ANTHONY LOYD: Outwardly, she seems relatively composed, calm. But I imagine she was also deeply traumatized, in huge shock. She'd lost two children recently. She just escaped from the battlefield. And she was living in a refugee camp, which is - an open prison would be too cute a way of describing it. But, I mean, she can't leave. She doesn't know what's going to become of her, so inside, there was a lot of confusion and a lot of shock.
MARTIN: The camp where Anthony Loyd found her is home to roughly 39,000 refugees. Among them are hundreds of wives, widows and children of ISIS fighters. He went searching for young British women.
LOYD: I knew that in this final ongoing battle, some of the mysteries related to European volunteers, wives and hostages might be revealed because this was the last bit of land that was being overrun by local allies of the coalition.
MARTIN: But Loyd said her journey home may not be easy.
LOYD: Britain has made it clear so far that it does not want its own volunteers who joined Islamic State as fighters - or, it seems, as wives - back into its own territory.
MARTIN: Shamima told Lloyd she was happy to meet a fellow Brit and to share her story.
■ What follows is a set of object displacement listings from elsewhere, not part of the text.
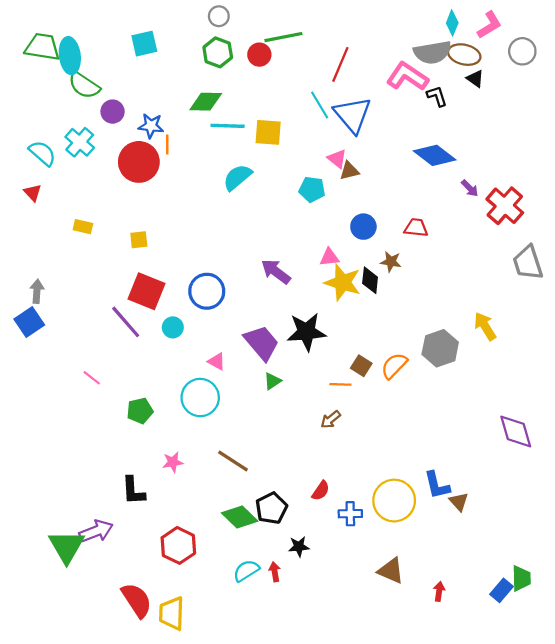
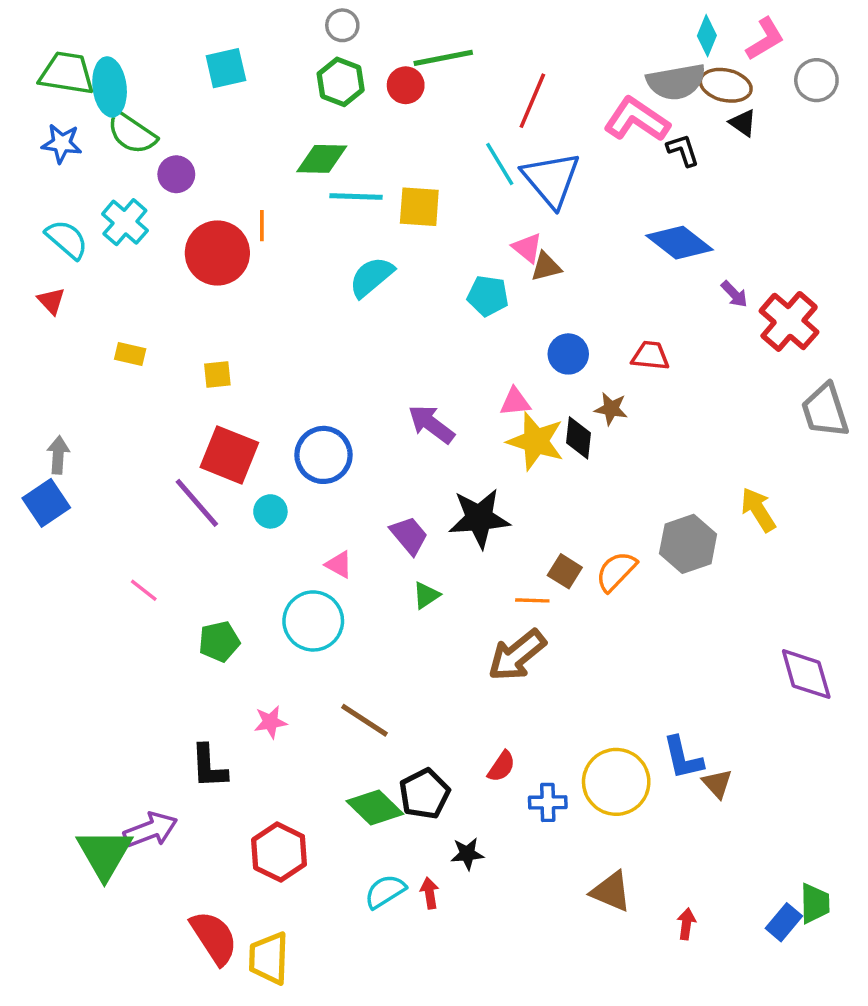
blue star: (151, 126) -> (62, 143), moved
purple trapezoid: (262, 343) -> (409, 535), size x0.7
brown arrow: (331, 419) -> (517, 655), size x1.8

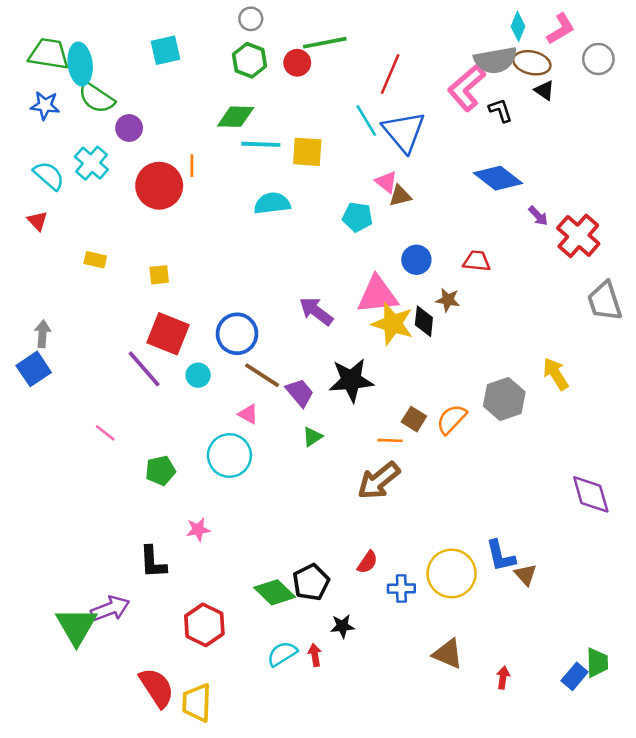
pink L-shape: (637, 119) -> (467, 88), turned -75
cyan semicircle: (371, 277) -> (272, 203), turned 33
pink triangle: (515, 402) -> (378, 295), size x1.8
brown line: (365, 720) -> (262, 375), moved

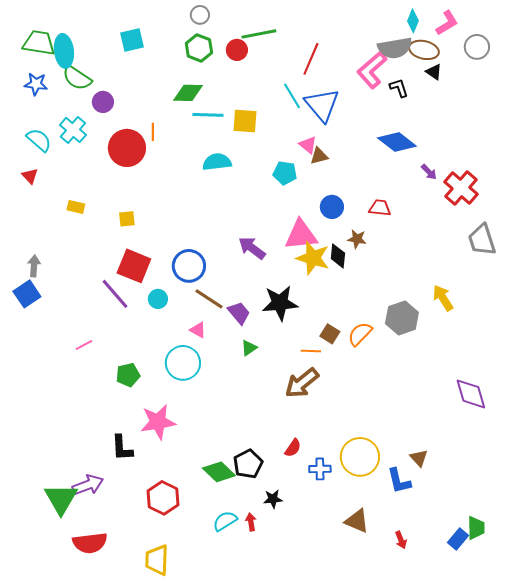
pink line: (105, 433) -> (84, 345), turned -66
pink star: (198, 530) -> (158, 422), size x1.8
blue L-shape: (500, 556) -> (399, 481), moved
red arrow: (503, 678) -> (401, 540), turned 150
red semicircle: (157, 688) -> (90, 543), moved, turned 116

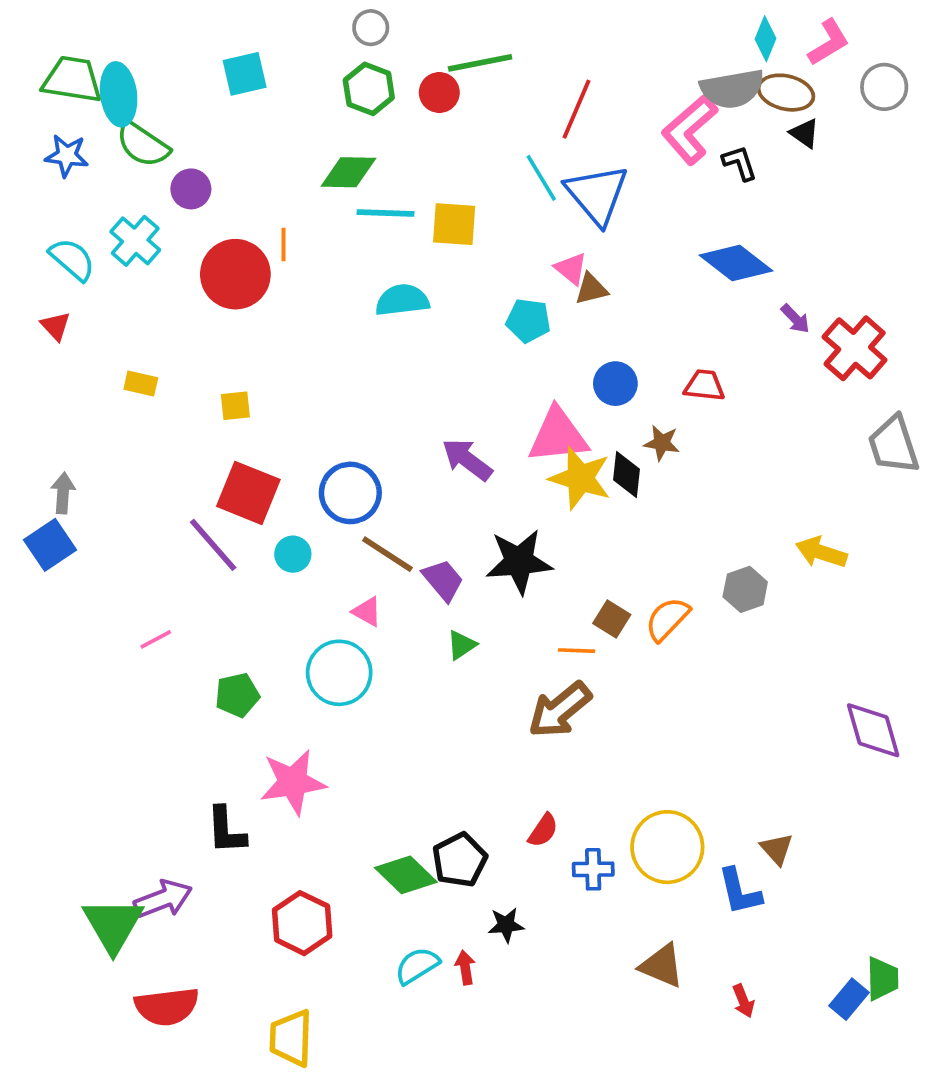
yellow arrow: (443, 298) -> (821, 552), turned -40
gray hexagon: (402, 318) -> (745, 589), size x0.7

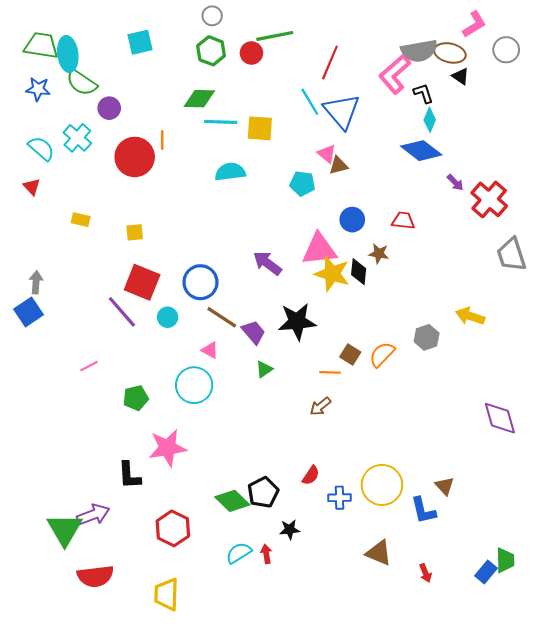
cyan diamond: (766, 39) -> (430, 120), moved
brown arrow: (560, 710) -> (320, 406), size x0.6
But she worried about her legal situation and what might happen to her child. Loyd interviewed her in the camp's noisy office and posted the audio on the London Times website.
(SOUNDBITE OF ARCHIVED RECORDING)
SHAMIMA BEGUM: Now, I'm - like, I'm over 18, so they might - I might get charged with something. And what about the children? What will then happen to them? What do you think might happen to my child? They might take it away from me - or at least give it to my family.
MARTIN: Shamima told Loyd she's willing to do what's necessary to ensure her son's safety.
BEGUM: I'm more than happy to, like, you know, do what they want me to do, just so long as I can settle down with my child.
MARTIN: But after everything, Shamima told Loyd that she has no regrets.
LOYD: She was a confused young woman who was frightened. And I think, just to use that one sentence she said, which is a classic London teenager's sentence - I've got no regrets. Whether she was at the stage of regret yet, she was certainly in grief and shock.